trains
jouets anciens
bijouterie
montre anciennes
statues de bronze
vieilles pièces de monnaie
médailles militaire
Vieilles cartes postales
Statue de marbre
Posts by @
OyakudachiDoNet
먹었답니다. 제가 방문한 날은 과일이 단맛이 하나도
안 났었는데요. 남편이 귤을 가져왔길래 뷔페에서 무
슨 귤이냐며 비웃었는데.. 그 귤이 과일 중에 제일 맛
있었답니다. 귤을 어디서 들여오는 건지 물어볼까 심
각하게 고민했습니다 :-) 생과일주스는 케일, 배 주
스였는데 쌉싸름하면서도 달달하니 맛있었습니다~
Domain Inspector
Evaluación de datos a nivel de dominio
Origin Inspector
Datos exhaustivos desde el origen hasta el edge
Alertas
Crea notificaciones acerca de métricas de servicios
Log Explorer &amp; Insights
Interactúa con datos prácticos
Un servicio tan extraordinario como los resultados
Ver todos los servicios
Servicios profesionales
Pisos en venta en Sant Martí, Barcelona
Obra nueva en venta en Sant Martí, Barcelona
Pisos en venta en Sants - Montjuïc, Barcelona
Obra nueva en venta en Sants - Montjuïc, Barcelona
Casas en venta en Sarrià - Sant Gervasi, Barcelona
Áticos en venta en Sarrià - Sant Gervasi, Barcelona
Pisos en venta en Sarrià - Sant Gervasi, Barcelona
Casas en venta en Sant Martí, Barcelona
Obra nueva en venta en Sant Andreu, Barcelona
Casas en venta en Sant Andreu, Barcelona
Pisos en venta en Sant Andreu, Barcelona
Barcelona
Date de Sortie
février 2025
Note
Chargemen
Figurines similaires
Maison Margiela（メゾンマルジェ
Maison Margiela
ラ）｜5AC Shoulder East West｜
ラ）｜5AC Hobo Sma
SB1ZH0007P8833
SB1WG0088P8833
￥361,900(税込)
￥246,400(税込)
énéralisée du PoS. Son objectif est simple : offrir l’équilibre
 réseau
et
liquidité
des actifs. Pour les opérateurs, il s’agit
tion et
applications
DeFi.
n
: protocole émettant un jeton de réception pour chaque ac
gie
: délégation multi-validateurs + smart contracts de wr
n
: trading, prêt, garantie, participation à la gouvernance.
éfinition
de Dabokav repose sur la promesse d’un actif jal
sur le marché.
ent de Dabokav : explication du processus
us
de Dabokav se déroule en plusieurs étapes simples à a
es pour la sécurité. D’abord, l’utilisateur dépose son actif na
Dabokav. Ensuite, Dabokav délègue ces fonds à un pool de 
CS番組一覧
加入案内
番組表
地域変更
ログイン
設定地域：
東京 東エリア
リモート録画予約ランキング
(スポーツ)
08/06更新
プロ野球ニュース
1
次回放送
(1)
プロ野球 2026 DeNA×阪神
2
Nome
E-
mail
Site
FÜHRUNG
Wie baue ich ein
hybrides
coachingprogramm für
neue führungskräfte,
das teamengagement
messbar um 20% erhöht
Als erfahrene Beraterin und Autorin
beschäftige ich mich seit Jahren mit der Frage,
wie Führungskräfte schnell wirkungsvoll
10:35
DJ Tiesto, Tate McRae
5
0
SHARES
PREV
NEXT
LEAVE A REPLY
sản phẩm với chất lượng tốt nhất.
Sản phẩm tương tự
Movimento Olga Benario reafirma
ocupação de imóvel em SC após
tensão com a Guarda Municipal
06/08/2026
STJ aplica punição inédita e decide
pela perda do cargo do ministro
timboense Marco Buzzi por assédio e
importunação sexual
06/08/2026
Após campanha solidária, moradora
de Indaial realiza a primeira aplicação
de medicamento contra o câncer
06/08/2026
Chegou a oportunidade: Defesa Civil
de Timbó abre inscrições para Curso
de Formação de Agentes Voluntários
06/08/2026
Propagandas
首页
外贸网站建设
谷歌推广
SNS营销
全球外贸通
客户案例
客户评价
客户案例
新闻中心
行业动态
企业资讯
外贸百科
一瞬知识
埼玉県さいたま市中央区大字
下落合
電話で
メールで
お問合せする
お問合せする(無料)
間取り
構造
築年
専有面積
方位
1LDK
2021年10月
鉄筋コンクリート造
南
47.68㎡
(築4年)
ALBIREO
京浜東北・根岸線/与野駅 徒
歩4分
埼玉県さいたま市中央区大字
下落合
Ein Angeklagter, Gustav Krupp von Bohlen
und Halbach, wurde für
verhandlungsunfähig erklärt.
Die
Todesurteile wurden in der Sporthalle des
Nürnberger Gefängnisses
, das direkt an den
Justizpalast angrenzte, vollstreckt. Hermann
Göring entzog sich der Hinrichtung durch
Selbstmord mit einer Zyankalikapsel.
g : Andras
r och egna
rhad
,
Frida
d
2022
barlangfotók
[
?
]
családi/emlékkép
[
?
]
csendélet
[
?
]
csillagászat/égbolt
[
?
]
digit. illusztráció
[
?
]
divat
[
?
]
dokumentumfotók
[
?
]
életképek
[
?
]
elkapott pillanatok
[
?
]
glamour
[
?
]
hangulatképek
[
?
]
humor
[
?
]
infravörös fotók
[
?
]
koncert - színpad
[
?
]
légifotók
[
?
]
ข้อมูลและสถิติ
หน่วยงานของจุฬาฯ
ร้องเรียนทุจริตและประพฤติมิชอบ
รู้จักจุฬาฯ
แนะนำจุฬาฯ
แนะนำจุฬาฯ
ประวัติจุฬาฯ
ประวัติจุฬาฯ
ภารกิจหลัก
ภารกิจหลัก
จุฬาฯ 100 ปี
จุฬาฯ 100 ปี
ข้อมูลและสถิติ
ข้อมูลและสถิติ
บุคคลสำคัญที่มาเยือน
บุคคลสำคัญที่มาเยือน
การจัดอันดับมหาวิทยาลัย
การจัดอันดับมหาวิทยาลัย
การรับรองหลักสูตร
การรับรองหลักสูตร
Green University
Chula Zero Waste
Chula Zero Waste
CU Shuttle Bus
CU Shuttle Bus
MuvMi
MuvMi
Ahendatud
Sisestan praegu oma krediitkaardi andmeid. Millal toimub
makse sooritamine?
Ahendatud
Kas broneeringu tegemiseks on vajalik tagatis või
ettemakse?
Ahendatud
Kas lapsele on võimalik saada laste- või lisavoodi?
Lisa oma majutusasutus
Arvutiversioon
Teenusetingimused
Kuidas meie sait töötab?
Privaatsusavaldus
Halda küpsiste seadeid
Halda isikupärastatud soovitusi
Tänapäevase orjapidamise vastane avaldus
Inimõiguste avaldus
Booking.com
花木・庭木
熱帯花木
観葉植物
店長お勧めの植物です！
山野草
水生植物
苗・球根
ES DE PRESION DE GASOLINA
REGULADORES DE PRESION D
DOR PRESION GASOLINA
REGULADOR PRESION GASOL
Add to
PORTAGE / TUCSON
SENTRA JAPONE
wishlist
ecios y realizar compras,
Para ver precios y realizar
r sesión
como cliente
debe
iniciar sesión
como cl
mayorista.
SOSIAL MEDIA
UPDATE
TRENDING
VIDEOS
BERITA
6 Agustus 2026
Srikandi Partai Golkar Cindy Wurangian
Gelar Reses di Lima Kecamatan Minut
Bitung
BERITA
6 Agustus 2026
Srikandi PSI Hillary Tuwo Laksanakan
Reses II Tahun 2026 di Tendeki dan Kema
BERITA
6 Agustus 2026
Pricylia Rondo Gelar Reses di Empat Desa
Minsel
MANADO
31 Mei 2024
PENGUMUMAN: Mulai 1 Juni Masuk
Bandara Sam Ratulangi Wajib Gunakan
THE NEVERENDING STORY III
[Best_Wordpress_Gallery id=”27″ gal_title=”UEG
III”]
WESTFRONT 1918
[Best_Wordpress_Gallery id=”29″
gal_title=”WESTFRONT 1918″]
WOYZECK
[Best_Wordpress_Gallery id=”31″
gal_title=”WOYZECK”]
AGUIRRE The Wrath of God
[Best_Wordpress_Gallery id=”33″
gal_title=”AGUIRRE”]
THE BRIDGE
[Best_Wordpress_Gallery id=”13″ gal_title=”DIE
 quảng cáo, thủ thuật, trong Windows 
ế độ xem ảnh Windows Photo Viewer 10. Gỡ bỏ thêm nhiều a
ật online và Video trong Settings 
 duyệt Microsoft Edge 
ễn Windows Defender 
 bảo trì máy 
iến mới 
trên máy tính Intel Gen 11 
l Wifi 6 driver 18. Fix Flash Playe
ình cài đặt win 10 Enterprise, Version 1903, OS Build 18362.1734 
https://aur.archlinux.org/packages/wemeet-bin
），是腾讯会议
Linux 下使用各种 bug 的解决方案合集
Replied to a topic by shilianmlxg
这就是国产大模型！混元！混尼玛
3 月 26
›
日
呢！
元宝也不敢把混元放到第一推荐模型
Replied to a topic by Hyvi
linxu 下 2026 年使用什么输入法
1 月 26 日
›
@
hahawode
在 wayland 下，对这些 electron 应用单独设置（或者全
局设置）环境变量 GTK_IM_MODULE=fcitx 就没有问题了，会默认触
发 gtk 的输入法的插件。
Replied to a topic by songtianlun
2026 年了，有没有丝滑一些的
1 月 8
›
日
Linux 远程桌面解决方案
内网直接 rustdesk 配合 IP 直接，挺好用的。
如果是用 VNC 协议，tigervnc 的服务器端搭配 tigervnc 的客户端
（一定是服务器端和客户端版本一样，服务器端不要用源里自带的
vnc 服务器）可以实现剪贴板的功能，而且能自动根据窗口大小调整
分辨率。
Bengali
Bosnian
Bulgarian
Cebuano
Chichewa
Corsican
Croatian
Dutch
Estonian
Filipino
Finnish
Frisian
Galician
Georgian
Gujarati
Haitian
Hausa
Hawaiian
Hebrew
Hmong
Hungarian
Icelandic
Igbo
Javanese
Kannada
* * * *
● What the task requires:
In the records above, how many lines include "Martí"? Give that number and nothing more.

● Answer section:
3